**WHAT TO PRODUCE**
Below is a listing to repeat exactly, with its pictures left out.

**GIVEN MATERIAL**
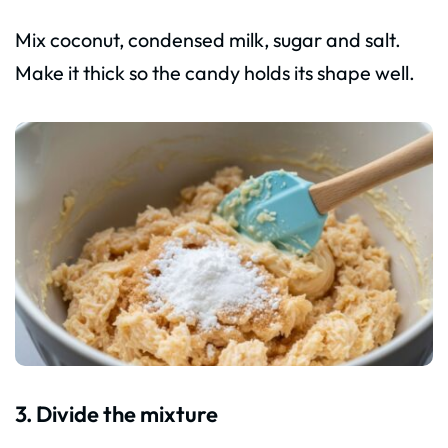
Mix coconut, condensed milk, sugar and salt.
Make it thick so the candy holds its shape well.
3. Divide the mixture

**EXPECTED OUTPUT**
Mix coconut, condensed milk, sugar and salt.
Make it thick so the candy holds its shape well.
3. Divide the mixture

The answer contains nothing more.